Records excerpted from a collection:
------------------------
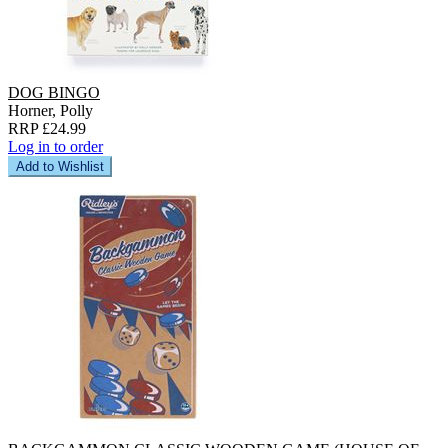
DOG BINGO
Horner, Polly
RRP £24.99
Log in to order
Add to Wishlist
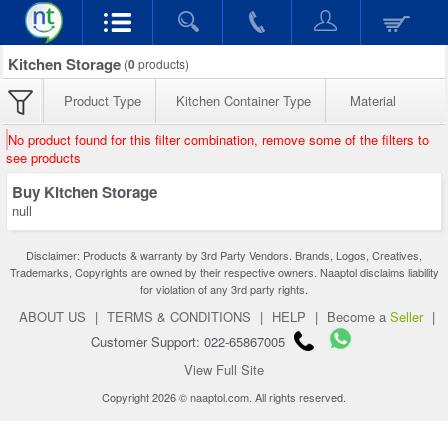
Kitchen Storage
(
0
products)
Product Type
Kitchen Container Type
Material
No product found for this filter combination, remove some of the filters to
see products
Buy Kitchen Storage
null
Disclaimer: Products & warranty by 3rd Party Vendors. Brands, Logos, Creatives,
Trademarks, Copyrights are owned by their respective owners. Naaptol disclaims liability
for violation of any 3rd party rights.
ABOUT US
|
TERMS & CONDITIONS
|
HELP
|
Become a
Seller
|
Customer Support: 022-65867005
View Full Site
Copyright 2026 © naaptol.com. All rights reserved.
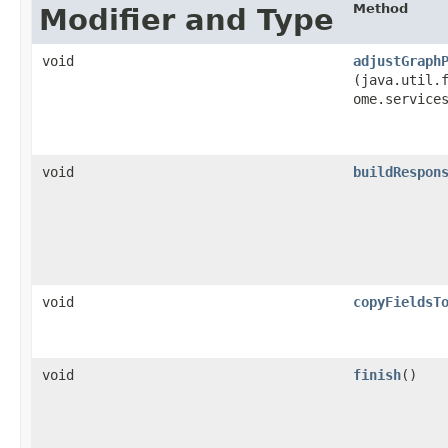
Method
Modifier and Type
void
adjustGraph
(java.util.f
ome.service
void
buildRespon
void
copyFieldsT
void
finish
()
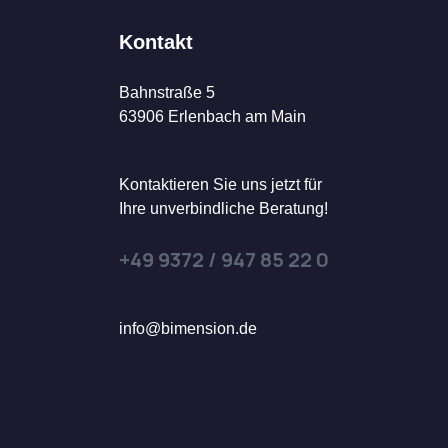
Kontakt
Bahnstraße 5
63906 Erlenbach am Main
Kontaktieren Sie uns jetzt für
Ihre unverbindliche Beratung!
+49 9372 / 947 85 22 0
info@bimension.de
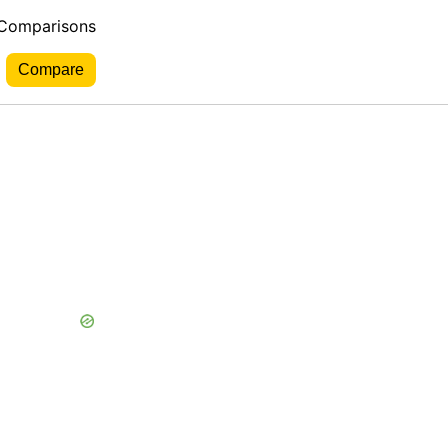
 Comparisons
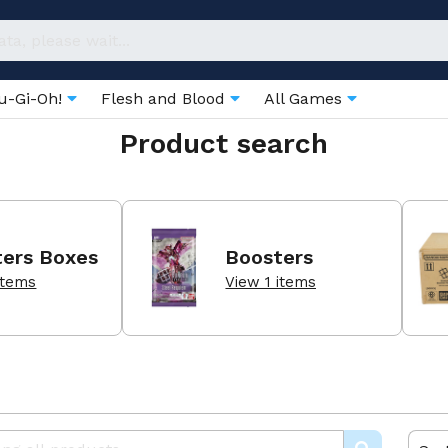
u-Gi-Oh!
Flesh and Blood
All Games
Product search
ters Boxes
Boosters
items
View 1 items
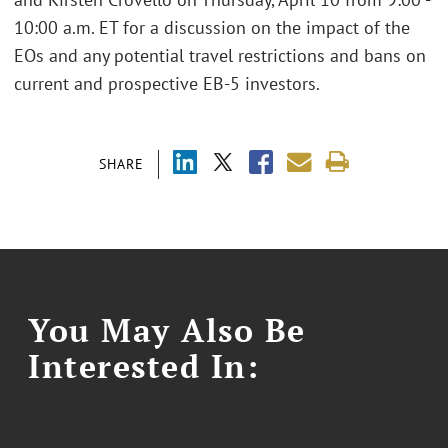
10:00 a.m. ET for a discussion on the impact of the
EOs and any potential travel restrictions and bans on
current and prospective EB-5 investors.
SHARE
You May Also Be
Interested In:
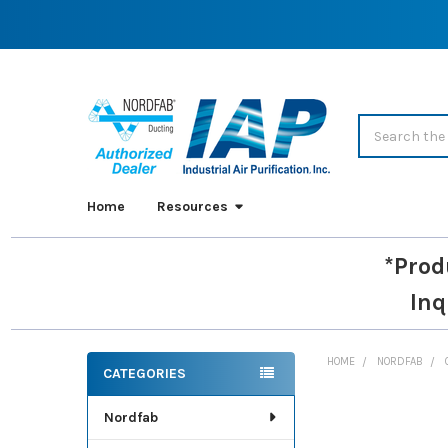
Search
Home
Resources
*Prod
Inq
HOME
NORDFAB
CATEGORIES
Sidebar
Nordfab
FREQUENTLY
BOUGHT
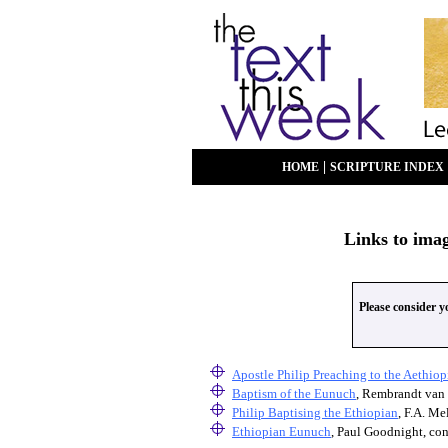
|
HOME
SCRIPTURE INDEX
Links to ima
Please consider 
Apostle Philip Preaching to the Aethio
Baptism of the Eunuch
, Rembrandt van 
Philip Baptising the Ethiopian
, F.A. Me
Ethiopian Eunuch
, Paul Goodnight, co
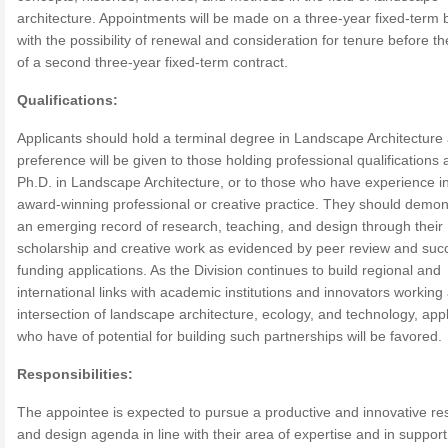
architecture. Appointments will be made on a three-year fixed-term 
with the possibility of renewal and consideration for tenure before th
of a second three-year fixed-term contract.
Qualifications:
Applicants should hold a terminal degree in Landscape Architecture
preference will be given to those holding professional qualifications 
Ph.D. in Landscape Architecture, or to those who have experience i
award-winning professional or creative practice. They should demon
an emerging record of research, teaching, and design through their
scholarship and creative work as evidenced by peer review and suc
funding applications. As the Division continues to build regional and
international links with academic institutions and innovators working 
intersection of landscape architecture, ecology, and technology, app
who have of potential for building such partnerships will be favored.
Responsibilities:
The appointee is expected to pursue a productive and innovative re
and design agenda in line with their area of expertise and in support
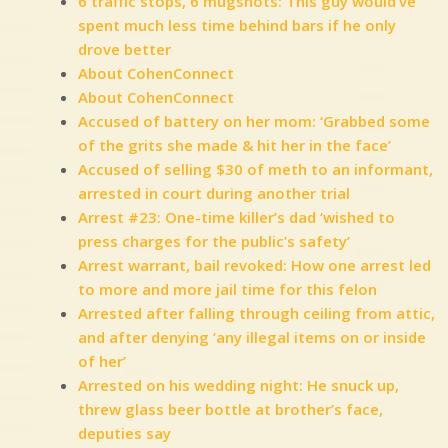
6 traffic stops, 6 mugshots: This guy would’ve
spent much less time behind bars if he only
drove better
About CohenConnect
About CohenConnect
Accused of battery on her mom: ‘Grabbed some
of the grits she made & hit her in the face’
Accused of selling $30 of meth to an informant,
arrested in court during another trial
Arrest #23: One-time killer’s dad ‘wished to
press charges for the public’s safety’
Arrest warrant, bail revoked: How one arrest led
to more and more jail time for this felon
Arrested after falling through ceiling from attic,
and after denying ‘any illegal items on or inside
of her’
Arrested on his wedding night: He snuck up,
threw glass beer bottle at brother’s face,
deputies say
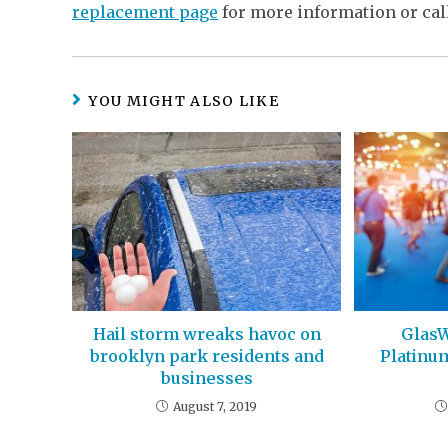
replacement page
for more information or cal
YOU MIGHT ALSO LIKE
Hail storm wreaks havoc on
GlasW
brooklyn park residents and
Platinu
businesses
August 7, 2019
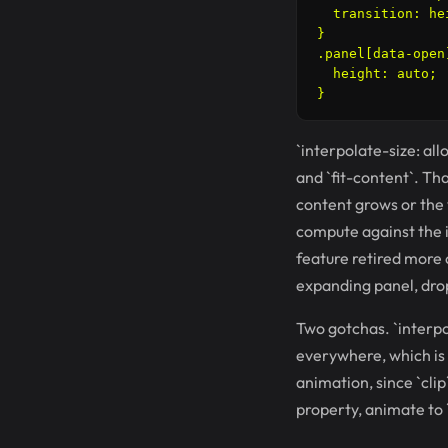
  transition: he
}

.panel[data-open]
  height: auto;

`interpolate-size: all
and `fit-content`. Th
content grows or the 
compute against the in
feature retired more 
expanding panel, dro
Two gotchas. `interpol
everywhere, which is 
animation, since `clip
property, animate to `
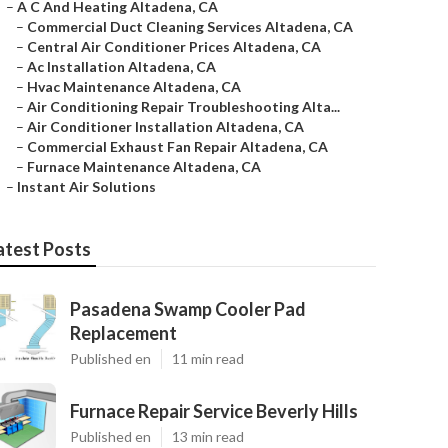
–
A C And Heating Altadena, CA
–
Commercial Duct Cleaning Services Altadena, CA
–
Central Air Conditioner Prices Altadena, CA
–
Ac Installation Altadena, CA
–
Hvac Maintenance Altadena, CA
–
Air Conditioning Repair Troubleshooting Alta...
–
Air Conditioner Installation Altadena, CA
–
Commercial Exhaust Fan Repair Altadena, CA
–
Furnace Maintenance Altadena, CA
–
Instant Air Solutions
atest Posts
Pasadena Swamp Cooler Pad
Replacement
Published en
11 min read
Furnace Repair Service Beverly Hills
Published en
13 min read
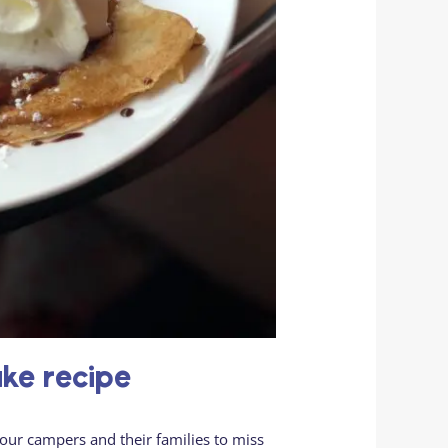
ake recipe
our campers and their families to miss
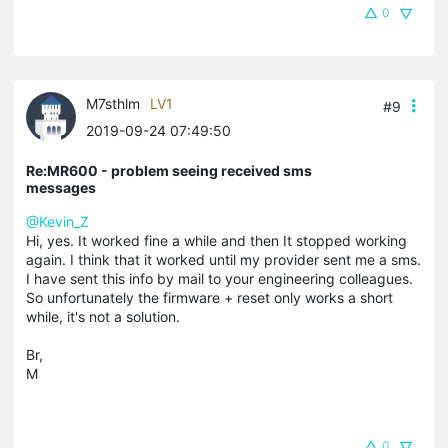
0
M7sthlm
LV1
#9
2019-09-24 07:49:50
Re:MR600 - problem seeing received sms
messages
@Kevin_Z
Hi, yes. It worked fine a while and then It stopped working
again. I think that it worked until my provider sent me a sms.
I have sent this info by mail to your engineering colleagues.
So unfortunately the firmware + reset only works a short
while, it's not a solution.
Br,
M
0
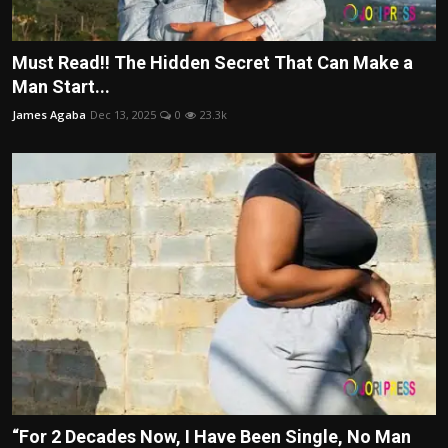
Must Read!! The Hidden Secret That Can Make a
Man Start...
James Agaba
Dec 13, 2025
0
23.3k
“For 2 Decades Now, I Have Been Single, No Man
------------------------
Print nothing except the lines above from the one containing "Ihre unverbindliche Beratung!" down to the one containing "funding applications. As", both included, exactly as written and free of pictures.

Ihre unverbindliche Beratung!
+49 9372 / 947 85 22 0
info@bimension.de
 Comparisons
u-Gi-Oh!
Flesh and Blood
All Games
Product search
ters Boxes
Boosters
items
View 1 items
10:00 a.m. ET for a discussion on the impact of the
EOs and any potential travel restrictions and bans on
current and prospective EB-5 investors.
SHARE
You May Also Be
Interested In:
Search
Home
Resources
*Prod
Inq
HOME
NORDFAB
CATEGORIES
Sidebar
Nordfab
FREQUENTLY
BOUGHT
|
HOME
SCRIPTURE INDEX
Links to ima
Please consider 
Apostle Philip Preaching to the Aethio
Baptism of the Eunuch
, Rembrandt van 
Philip Baptising the Ethiopian
, F.A. Me
Ethiopian Eunuch
, Paul Goodnight, co
architecture. Appointments will be made on a three-year fixed-term 
with the possibility of renewal and consideration for tenure before th
of a second three-year fixed-term contract.
Qualifications:
Applicants should hold a terminal degree in Landscape Architecture
preference will be given to those holding professional qualifications 
Ph.D. in Landscape Architecture, or to those who have experience i
award-winning professional or creative practice. They should demon
an emerging record of research, teaching, and design through their
scholarship and creative work as evidenced by peer review and suc
funding applications. As the Division continues to build regional and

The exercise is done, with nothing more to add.